The audit determined that the aviation program, which was established in 2005, did not receive a proper sign-off by the state system’s president, Martin Lancaster, enrollment in the program was low, and the program was losing money. The aviation program at RCC is a joint effort with the University of North Dakota. It prepares pilots, air traffic controllers and airport administrators. Two years of the program are at the RCC campus, and two are at the North Dakota campus.
Chrestman said, once a settlement had been reached, “there was a rush by the NCCCS office to prepare and distribute a press release regarding the matter.” Although Chrestman calls the rush of the press release “curious,” he stops short of concluding it was intended to shame RCC when the college presidents were in Lumberton.
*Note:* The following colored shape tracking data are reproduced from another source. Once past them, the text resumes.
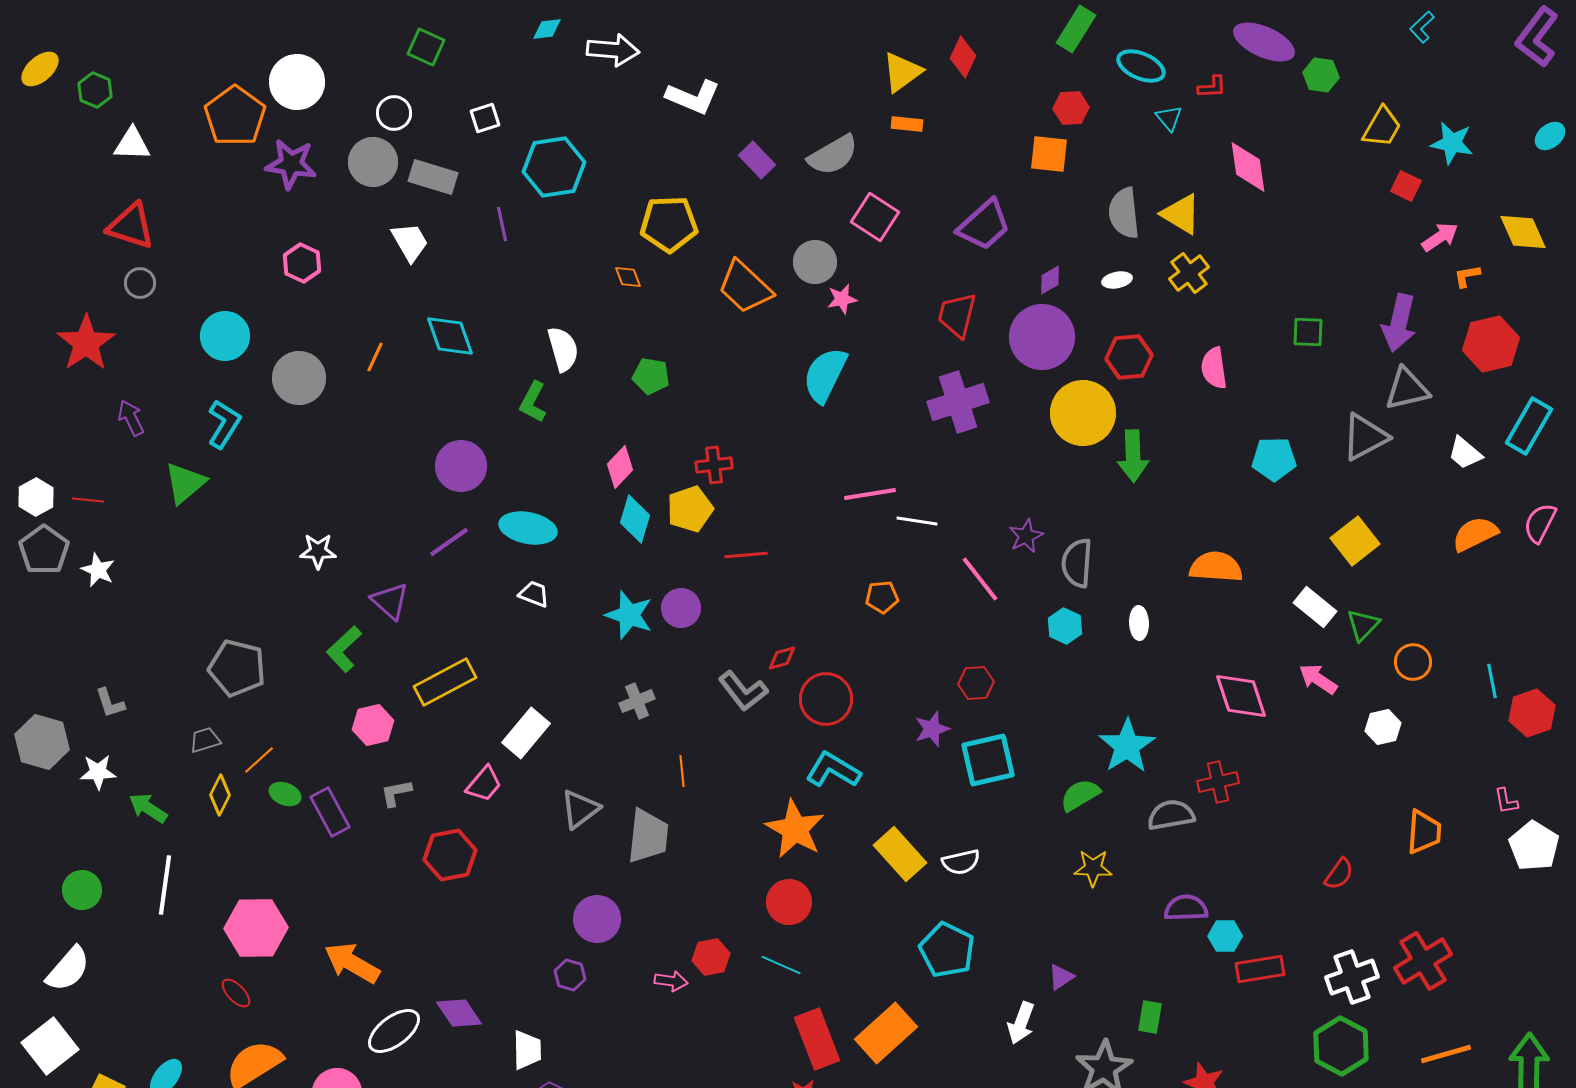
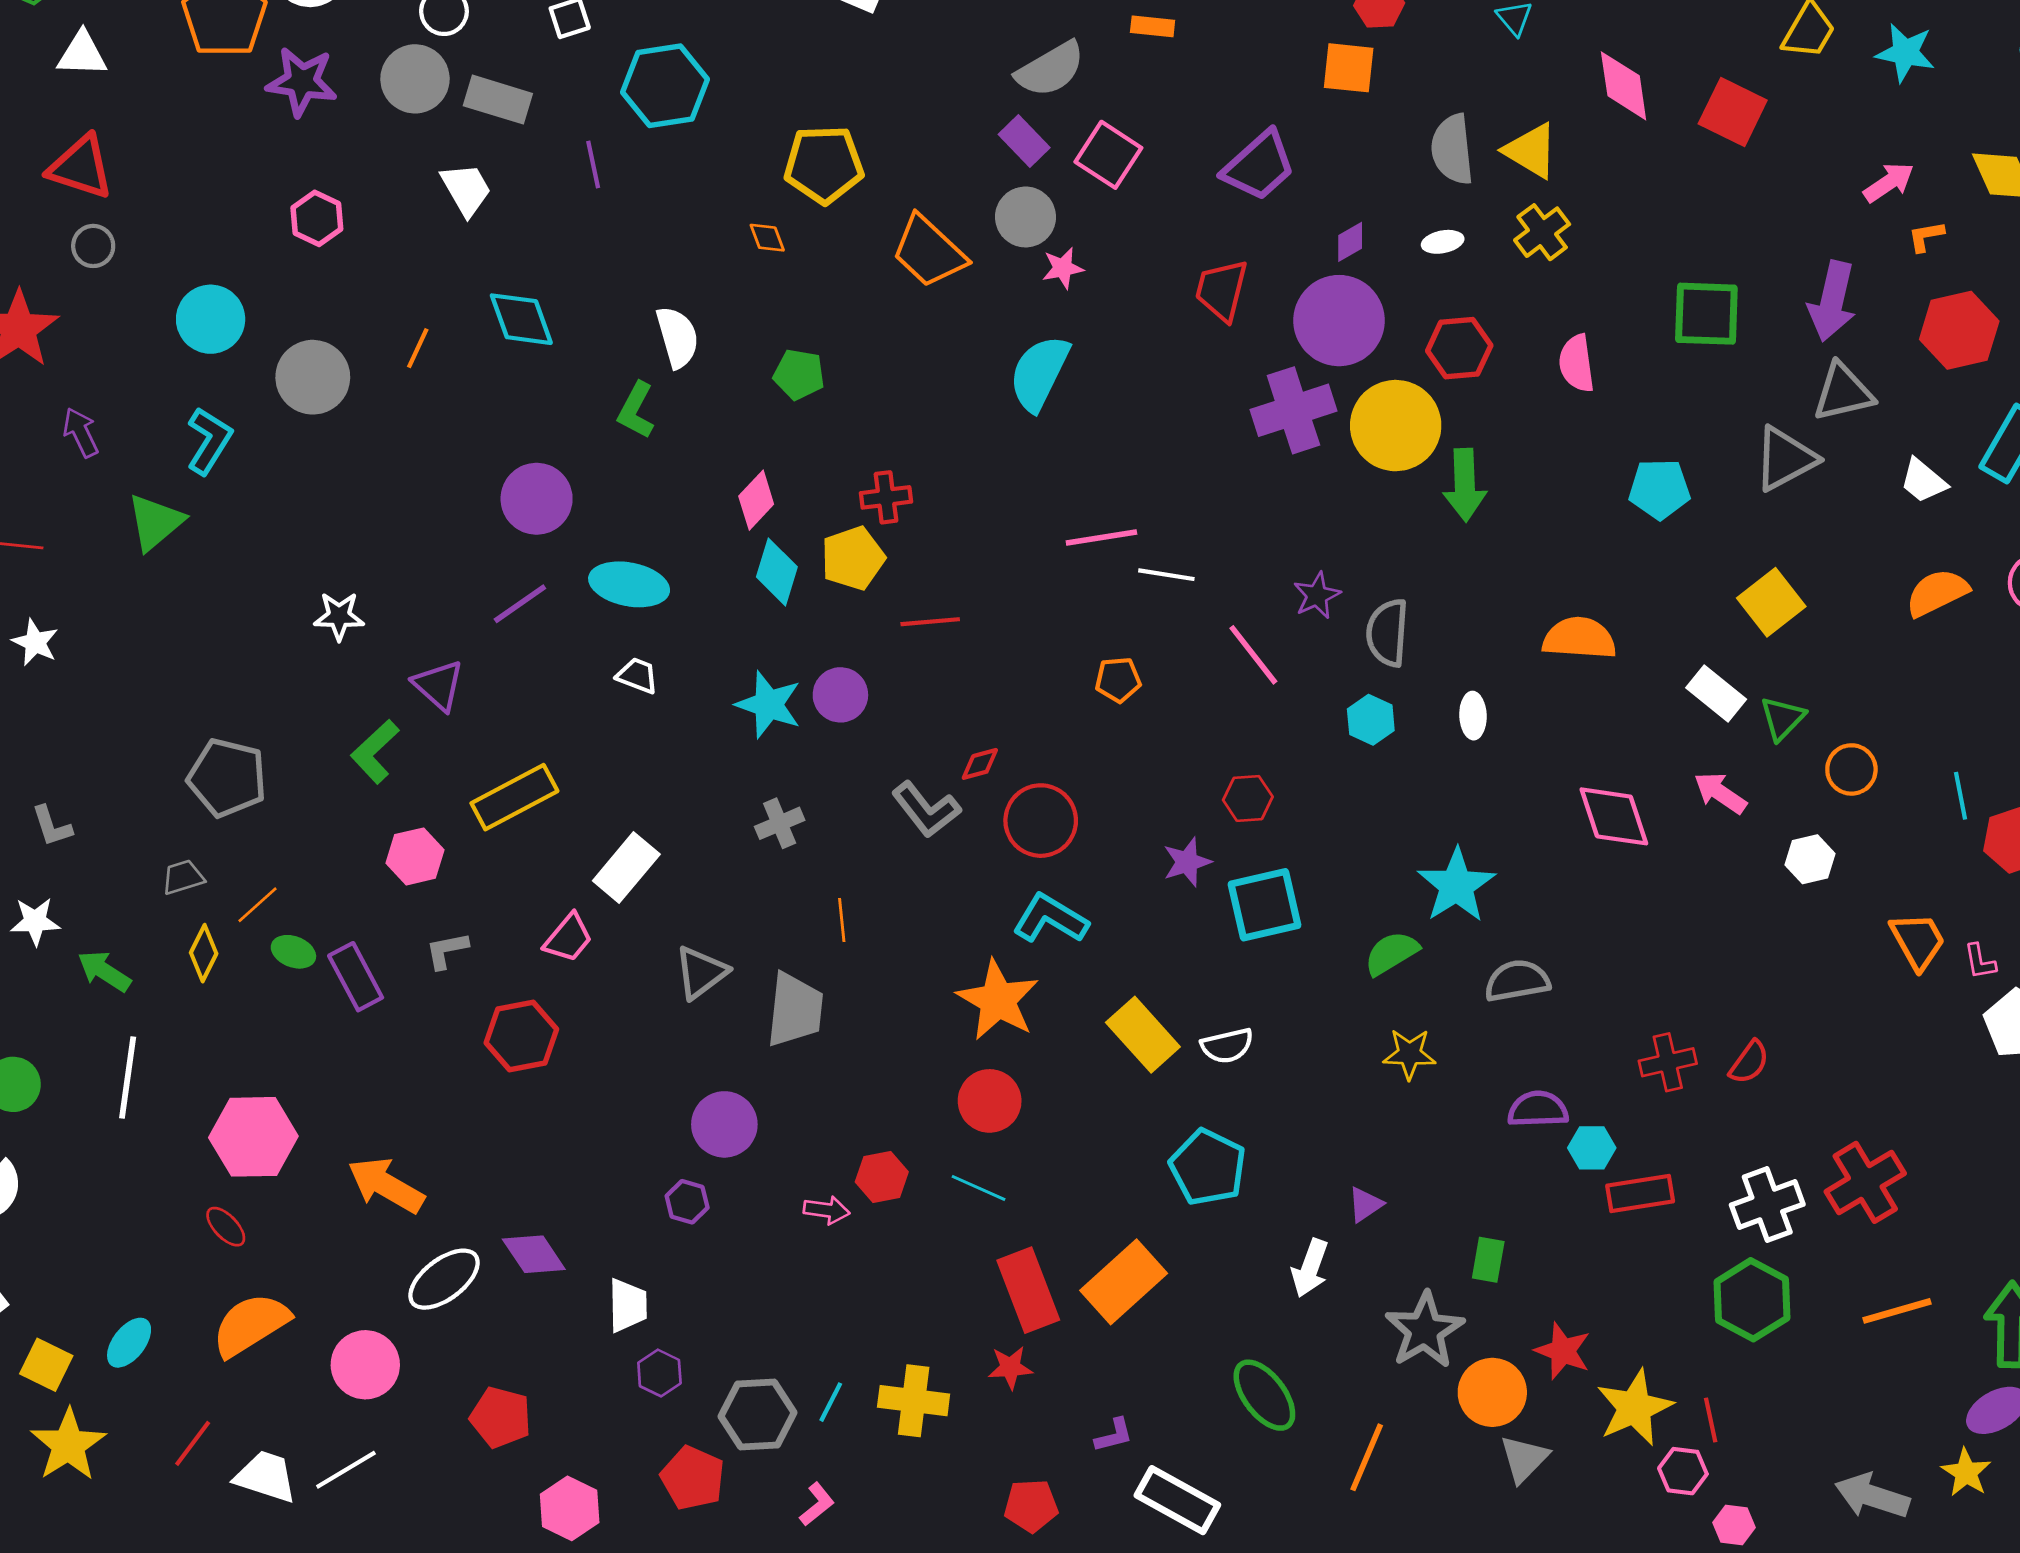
purple rectangle: (757, 160) -> (1024, 141), moved
red square: (1406, 186) -> (1733, 112), moved, size x1.6
green square: (1308, 332) -> (1706, 314), size x1.6
purple cross: (958, 402) -> (1293, 410), moved
red cross: (1218, 782) -> (1668, 1062), moved
orange trapezoid: (1424, 832) -> (1918, 941), moved, turned -33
About 60 community college presidents began arriving Wednesday for the conference, which was Thursday and Friday.
The Robesonian tried several times last week to reach Lancaster for comment, but never succeeded.
The settlement calls for the college to repay the state operational funding and a penalty amounting to $65,000. In exchange, the state system will release $270,000 in bonus money the college earned last year by achieving a superior status. Those funds were withheld while the audit was performed.
RCC officials disagree with the audit’s findings, but say challenging them could have been more expensive to the college.
According to Chrestman, creation of the press release became a sticking point in the settlement, with the state office wanting to broadcast the audit’s findings and the resolution.
“As the negotiations were taking place to settle the special audit, one point the NCCCS Office would not negotiate on was their desire to prepare a press release regarding the negotiated settlement,” Chrestman said. “This was perplexing and one could easily conclude that there was no useful purpose to be served in preparing a press release unless the NCCCS Office needed to document to the (unnamed person) who had requested the special audit that they had taken action on the matter.”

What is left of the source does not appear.